On Tue, May 18, 2010 at 04:52:40PM +1000, Daniel Pittman wrote:
> Toby Corkindale <toby.corkindale at strategicdata.com.au> writes:
> > On 18/05/10 15:28, Daniel Pittman wrote:
> >> Toby Corkindale<toby.corkindale at strategicdata.com.au>  writes:
> >>
> >>> After the last Perlmongers meeting I was curious to benchmark Perl vs Go vs
> >>> Scala in more than just a trivial case.
> >>>
> >>> I setup a test to read in a large CSV file, performing some minor numeric and
> >>> text manipulation upon each row, and outputing the results.
> >>
> >> When you say "large", do you mean 1MB, 10MB, 1GB, 1TB?
> >
> > Uh, 10,000 lines + header.

How many megabytes is that, I mean a line could have 1 field or 10,000 fields,
and a field could be 1 bytes or 1MB!

I have a C (actually brace) program which loads and indexes a 22,000 line 630KB
file, a Tagalog - English dictionary, in 0.020 seconds on my wimpy little VPS.
It's not TSV it's records of key: value pairs (like mail headers) but if
anything it's harder to parse than CSV because I have to look up the keys.

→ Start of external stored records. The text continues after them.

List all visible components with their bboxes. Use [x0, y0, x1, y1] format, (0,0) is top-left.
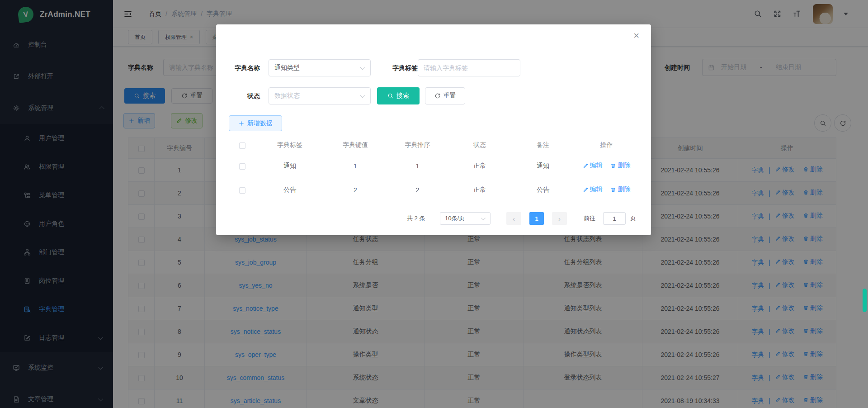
- pagination-total: 共 2 条: [407, 212, 425, 225]
- next-page-button[interactable]: ›: [552, 212, 567, 225]
- dict-name-select[interactable]: 通知类型: [269, 59, 371, 76]
- row-edit-link[interactable]: 编辑: [583, 161, 603, 170]
- pencil-icon: [583, 187, 589, 193]
- row-delete-link[interactable]: 删除: [610, 161, 630, 170]
- trash-icon: [610, 187, 616, 193]
- page-number-button[interactable]: 1: [529, 212, 544, 225]
- page-unit-label: 页: [630, 212, 636, 225]
- chevron-down-icon: [360, 65, 365, 70]
- cell-dict-sort: 2: [387, 178, 448, 202]
- table-row: 公告 2 2 正常 公告 编辑 删除: [229, 178, 638, 202]
- cell-dict-label: 公告: [256, 178, 324, 202]
- chevron-down-icon: [481, 216, 486, 220]
- prev-page-button[interactable]: ‹: [506, 212, 521, 225]
- col-header: 字典排序: [387, 137, 448, 154]
- dict-tag-label: 字典标签: [375, 59, 418, 76]
- chevron-down-icon: [360, 93, 365, 98]
- col-header: 备注: [511, 137, 575, 154]
- cell-dict-sort: 1: [387, 154, 448, 178]
- dict-tag-input[interactable]: [418, 59, 520, 76]
- page-jump-input[interactable]: [603, 212, 626, 225]
- dialog-search-button[interactable]: 搜索: [377, 87, 420, 104]
- goto-label: 前往: [584, 212, 595, 225]
- add-data-button[interactable]: 新增数据: [229, 115, 282, 131]
- row-edit-link[interactable]: 编辑: [583, 185, 603, 194]
- col-header: 状态: [448, 137, 511, 154]
- cell-dict-label: 通知: [256, 154, 324, 178]
- row-delete-link[interactable]: 删除: [610, 185, 630, 194]
- status-select[interactable]: 数据状态: [269, 87, 371, 104]
- cell-remark: 公告: [511, 178, 575, 202]
- search-icon: [387, 93, 394, 99]
- cell-status: 正常: [448, 178, 511, 202]
- refresh-icon: [434, 93, 441, 99]
- row-checkbox[interactable]: [239, 187, 245, 194]
- row-checkbox[interactable]: [239, 163, 245, 170]
- dialog-dict-name-label: 字典名称: [228, 59, 260, 76]
- plus-icon: [238, 120, 245, 127]
- trash-icon: [610, 163, 616, 169]
- pagination: 共 2 条 10条/页 ‹ 1 › 前往 页: [216, 212, 651, 225]
- select-all-checkbox[interactable]: [239, 142, 245, 149]
- col-header: 字典标签: [256, 137, 324, 154]
- cell-remark: 通知: [511, 154, 575, 178]
- cell-dict-value: 1: [324, 154, 387, 178]
- status-label: 状态: [228, 87, 260, 104]
- col-header: 操作: [575, 137, 638, 154]
- table-header-row: 字典标签 字典键值 字典排序 状态 备注 操作: [229, 137, 638, 154]
- table-row: 通知 1 1 正常 通知 编辑 删除: [229, 154, 638, 178]
- cell-dict-value: 2: [324, 178, 387, 202]
- dialog-reset-button[interactable]: 重置: [425, 87, 465, 104]
- dict-data-dialog: × 字典名称 通知类型 字典标签 状态 数据状态 搜索 重置 新增数据: [216, 24, 651, 235]
- close-icon[interactable]: ×: [633, 31, 639, 41]
- dict-data-table: 字典标签 字典键值 字典排序 状态 备注 操作 通知 1 1 正常: [229, 137, 638, 202]
- col-header: 字典键值: [324, 137, 387, 154]
- cell-status: 正常: [448, 154, 511, 178]
- page-size-select[interactable]: 10条/页: [440, 212, 491, 225]
- app-screen: V ZrAdmin.NET 控制台 外部打开 系统管理: [0, 0, 868, 408]
- scrollbar-thumb[interactable]: [863, 289, 867, 312]
- pencil-icon: [583, 163, 589, 169]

Almost half of the 0.020 seconds is the time to fork and exec!
("hello world" takes ~ 0.008s) and it's not a very efficent implementation. 
Even in pure perl I can do something similar in under 0.1 seconds.  So I'm
guessing your CSV file is a lot bigger than that?

I tried my program with a larger file, it can load and index a 63MB file in 1.5
seconds (when Linux has cached the file).

Sam